University of Phoenix

Introduction

This paper will describe the challenges in the legal, cultural, and ethical challenges that Nike faced while conducting global business within the foreign governments. This paper will also analyze the strategic and operational challenges facing global managers. The various roles these foreign governments played in the case will also be examined.

Nike Scandal

Nike is a global corporation that was “established in 1972 by former University of Oregon track star Phil Knight”, (Hill, 2009). Nike is the leading shoe company in the world. Nike does not manufacture any products. Instead, Nike contracts to over 600 factories around the world for the manufacture of products. According to Hill (2009), by using these factories Nike employs around 650,000 people. Nike has been accused of running sweatshops where children are treated as slaves for low wages. The company has been accused of this for more than a decade. In 1996, there was a CBS 48 Hours news report on Nike, where a news reporter visited a Nike factory in Vietnam.

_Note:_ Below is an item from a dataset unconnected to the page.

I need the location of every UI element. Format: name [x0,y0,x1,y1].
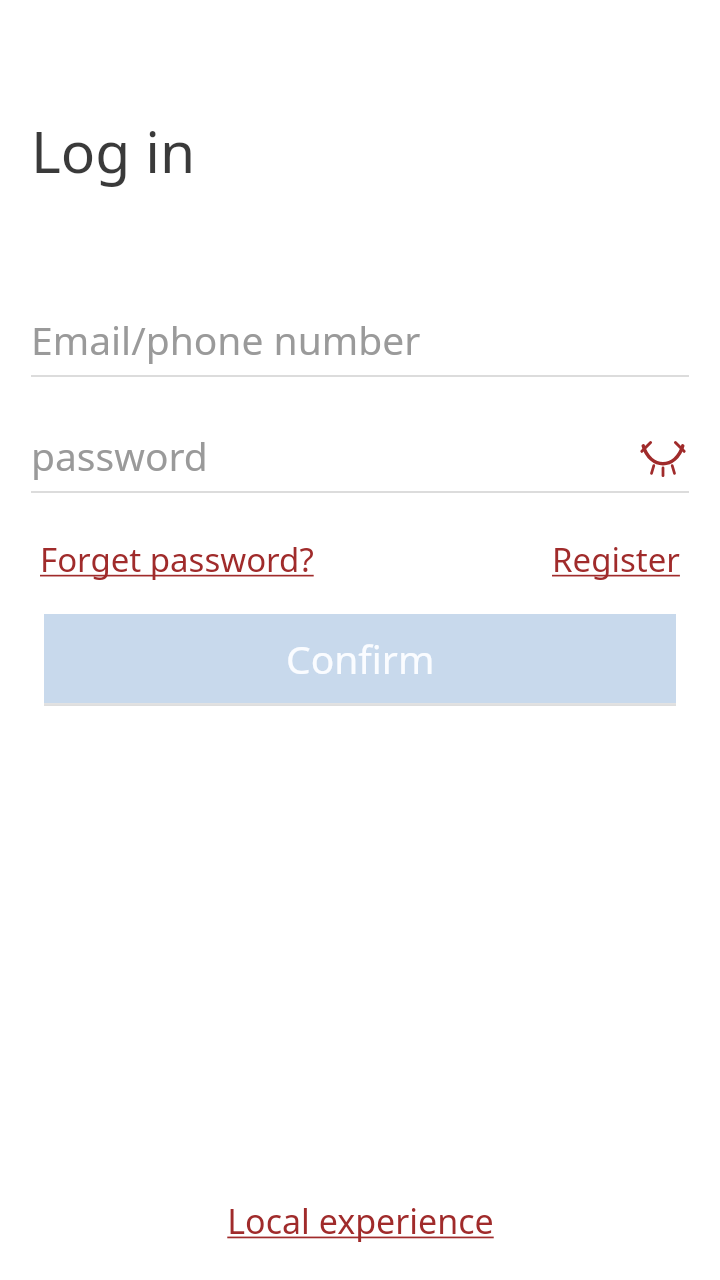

The report found that mostly young women worked in these shops in Vietnam. They were paid 20 cents per hour and worked six days a week. Nike’s response to this was that they require all contractors to follow local laws. Another case which followed this one was a case in Malaysia. This time an Australian news reporter visited a t-shirt factory in Malaysia. The “foreign migrant workers told a grim tale” (Levenson, 2008). They stated they were forced to give up their passports. Another thing, they stated their wages were garnished to pay of huge recruitment fees. The migrant workers were also forced to live in filthy and crowed rooms.

This information was eventually released on Australian airwaves. In 1998, the CEO of Nike, Phil Knight recognized that there was a problem. He recognized that the...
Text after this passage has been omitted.